(Stored data entries)
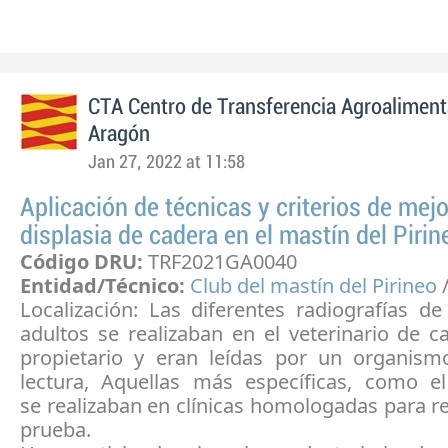
CTA Centro de Transferencia Agroaliment
Aragón
Jan 27, 2022 at 11:58
Aplicación de técnicas y criterios de mejo
displasia de cadera en el mastín del Pirin
Código DRU:
TRF2021GA0040
Entidad/Técnico:
Club del mastín del Pirineo
/
Localización: Las diferentes radiografías d
adultos se realizaban en el veterinario de c
propietario y eran leídas por un organismo
lectura, Aquellas más específicas, como e
se realizaban en clínicas homologadas para re
prueba.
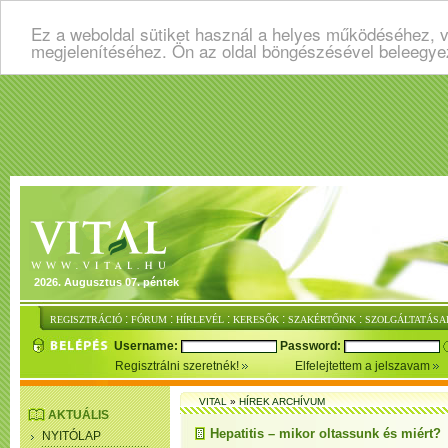
Ez a weboldal sütiket használ a helyes működéséhez, v
megjelenítéséhez. Ön az oldal böngészésével beleegye
2026. Augusztus 07. péntek
:
:
:
:
:
REGISZTRÁCIÓ
FÓRUM
HÍRLEVÉL
KERESŐK
SZAKÉRTŐINK
SZOLGÁLTATÁSA
Username:
Password:
Regisztrálni szeretnék!
Elfelejtettem a jelszavam
VITAL
»
HÍREK ARCHÍVUM
AKTUÁLIS
Hepatitis – mikor oltassunk és miért?
NYITÓLAP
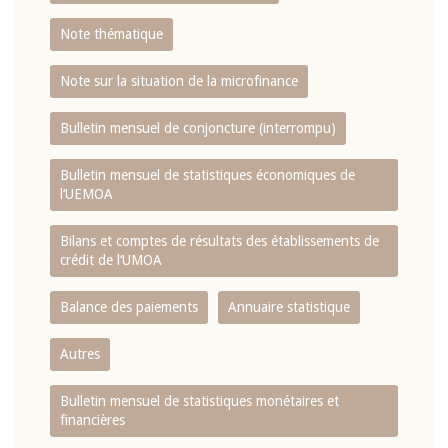
Note thématique
Note sur la situation de la microfinance
Bulletin mensuel de conjoncture (interrompu)
Bulletin mensuel de statistiques économiques de
l‘UEMOA
Bilans et comptes de résultats des établissements de
crédit de l‘UMOA
Balance des paiements
Annuaire statistique
Autres
Bulletin mensuel de statistiques monétaires et
financières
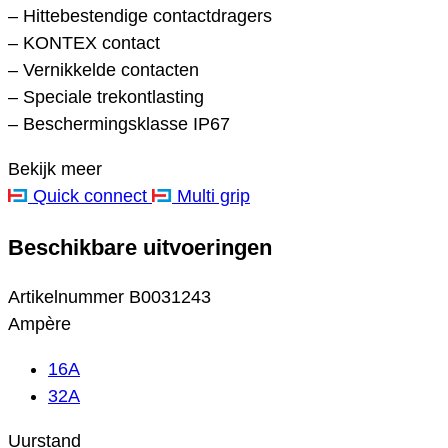
– Hittebestendige contactdragers
– KONTEX contact
– Vernikkelde contacten
– Speciale trekontlasting
– Beschermingsklasse IP67
Bekijk meer
Quick connect
Multi grip
Beschikbare uitvoeringen
Artikelnummer
B0031243
Ampère
16A
32A
Uurstand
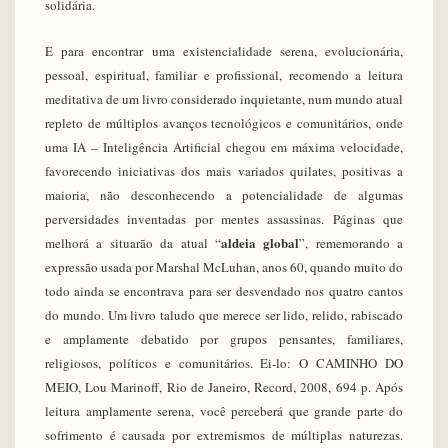
solidária.
E para encontrar uma existencialidade serena, evolucionária,
pessoal, espiritual, familiar e profissional, recomendo a leitura
meditativa de um livro considerado inquietante, num mundo atual
repleto de múltiplos avanços tecnológicos e comunitários, onde
uma IA – Inteligência Artificial chegou em máxima velocidade,
favorecendo iniciativas dos mais variados quilates, positivas a
maioria, não desconhecendo a potencialidade de algumas
perversidades inventadas por mentes assassinas. Páginas que
aldeia global
melhorá a situarão da atual “
”, rememorando a
expressão usada por Marshal McLuhan, anos 60, quando muito do
todo ainda se encontrava para ser desvendado nos quatro cantos
do mundo. Um livro taludo que merece ser lido, relido, rabiscado
e amplamente debatido por grupos pensantes, familiares,
religiosos, políticos e comunitários. Ei-lo: O CAMINHO DO
MEIO, Lou Marinoff, Rio de Janeiro, Record, 2008, 694 p. Após
leitura amplamente serena, você perceberá que grande parte do
sofrimento é causada por extremismos de múltiplas naturezas.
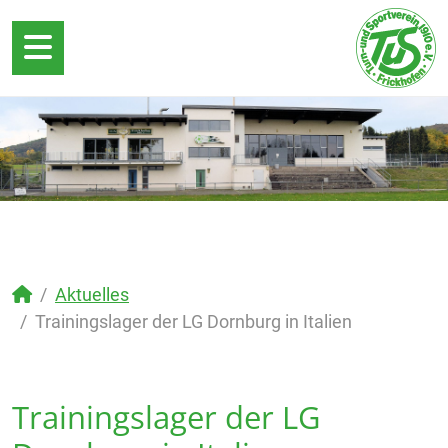
Aktuelles
Trainingslager der LG Dornburg in Italien
Trainingslager der LG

### WHAT IS BEING ASKED
Return each record exactly as given, excluding any image.

### ANSWER SECTION
CTA Centro de Transferencia Agroaliment
Aragón
Jan 27, 2022 at 11:58
Aplicación de técnicas y criterios de mejo
displasia de cadera en el mastín del Pirin
Código DRU:
TRF2021GA0040
Entidad/Técnico:
Club del mastín del Pirineo
/
Localización: Las diferentes radiografías d
adultos se realizaban en el veterinario de c
propietario y eran leídas por un organismo
lectura, Aquellas más específicas, como e
se realizaban en clínicas homologadas para re
prueba.
Ez a weboldal sütiket használ a helyes működéséhez, v
megjelenítéséhez. Ön az oldal böngészésével beleegye
2026. Augusztus 07. péntek
:
:
:
:
:
REGISZTRÁCIÓ
FÓRUM
HÍRLEVÉL
KERESŐK
SZAKÉRTŐINK
SZOLGÁLTATÁSA
Username:
Password:
Regisztrálni szeretnék!
Elfelejtettem a jelszavam
VITAL
»
HÍREK ARCHÍVUM
AKTUÁLIS
Hepatitis – mikor oltassunk és miért?
NYITÓLAP
Note thématique
Note sur la situation de la microfinance
Bulletin mensuel de conjoncture (interrompu)
Bulletin mensuel de statistiques économiques de
l‘UEMOA
Bilans et comptes de résultats des établissements de
crédit de l‘UMOA
Balance des paiements
Annuaire statistique
Autres
Bulletin mensuel de statistiques monétaires et
financières
– Hittebestendige contactdragers
– KONTEX contact
– Vernikkelde contacten
– Speciale trekontlasting
– Beschermingsklasse IP67
Bekijk meer
Quick connect
Multi grip
Beschikbare uitvoeringen
Artikelnummer
B0031243
Ampère
16A
32A
Uurstand
solidária.
E para encontrar uma existencialidade serena, evolucionária,
pessoal, espiritual, familiar e profissional, recomendo a leitura
meditativa de um livro considerado inquietante, num mundo atual
repleto de múltiplos avanços tecnológicos e comunitários, onde
uma IA – Inteligência Artificial chegou em máxima velocidade,
favorecendo iniciativas dos mais variados quilates, positivas a
maioria, não desconhecendo a potencialidade de algumas
perversidades inventadas por mentes assassinas. Páginas que
aldeia global
melhorá a situarão da atual “
”, rememorando a
expressão usada por Marshal McLuhan, anos 60, quando muito do
todo ainda se encontrava para ser desvendado nos quatro cantos
do mundo. Um livro taludo que merece ser lido, relido, rabiscado
e amplamente debatido por grupos pensantes, familiares,
religiosos, políticos e comunitários. Ei-lo: O CAMINHO DO
MEIO, Lou Marinoff, Rio de Janeiro, Record, 2008, 694 p. Após
leitura amplamente serena, você perceberá que grande parte do
sofrimento é causada por extremismos de múltiplas naturezas.
Aktuelles
Trainingslager der LG Dornburg in Italien
Trainingslager der LG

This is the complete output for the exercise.